Tulio gozó de un abordaje excepcional del que, es muy obvio, no disfrutan quienes no tienen recursos. A éstos suele esperarlos el castigo. Esa protección que funcionó con él, igual, es algo para celebrar.

El último tramo de este debate jurídico fue para definir si aquella situación que Tulio terminó con una salida violenta, en efecto, ya terminó para él. La Cámara Penal entiende que sí. La única forma de sanar es hacernos responsables de lo que hacemos, que no es otra cosa que incorporar la complicada verdad a nuestras vidas. Con Tulio y con todos, que así sea
Por Hernán Lascano / La Capital

Las alternativas de un caso impactante

La noche del 4 de octubre de 2003 Tulio Adorna entró al living de su casa con una pistola Bersa provista de silenciador y disparó por la espalda a la cabeza de su padre Alberto, de 50 años, y de su hermano menor Germán, de 16, quienes murieron en el acto cuando miraban televisión en un sofá.
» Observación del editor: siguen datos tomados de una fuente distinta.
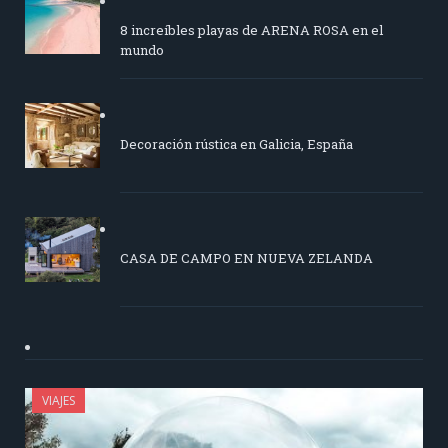
8 increíbles playas de ARENA ROSA en el
mundo
Decoración rústica en Galicia, España
CASA DE CAMPO EN NUEVA ZELANDA
VIAJES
La fiscal Alicia Donni pretendía que le aplicaran una pena de prisión perpetua, con la convicción de que el muchacho sabía que usaba un arma cargada y que no vaciló en hacerlo; que al ser detenido estaba ubicado en tiempo y espacio; que no se detectaron en él trastornos de ánimo y que las pericias no fueron contundentes al inclinarse por su inimputabilidad.

En el mes de febrero de 2006, el juez de Menores Juan Leandro Artigas consideró que una "emoción violenta patológica transitoria" afectó a Tulio al punto de impedirle entender lo que hacía. Lo declaró entonces inimputable en base a las pericias psiquiátricas que, además, detectaron que Tulio padece una patología orgánica (disminución del campo neuronal) que lo predispone a cometer actos violentos.

A fines del año pasado el abogado Jorge Bedouret pidió que cesara la intervención judicial porque su cliente se había recuperado. La jueza María del Carmen Musa rechazó el pedido por considerar que ningún diagnóstico acreditaba eso. Ayer la Cámara Penal desconoció el planteo de la jueza, avaló el criterio de la rehabilitación de Tulio y cerró el caso.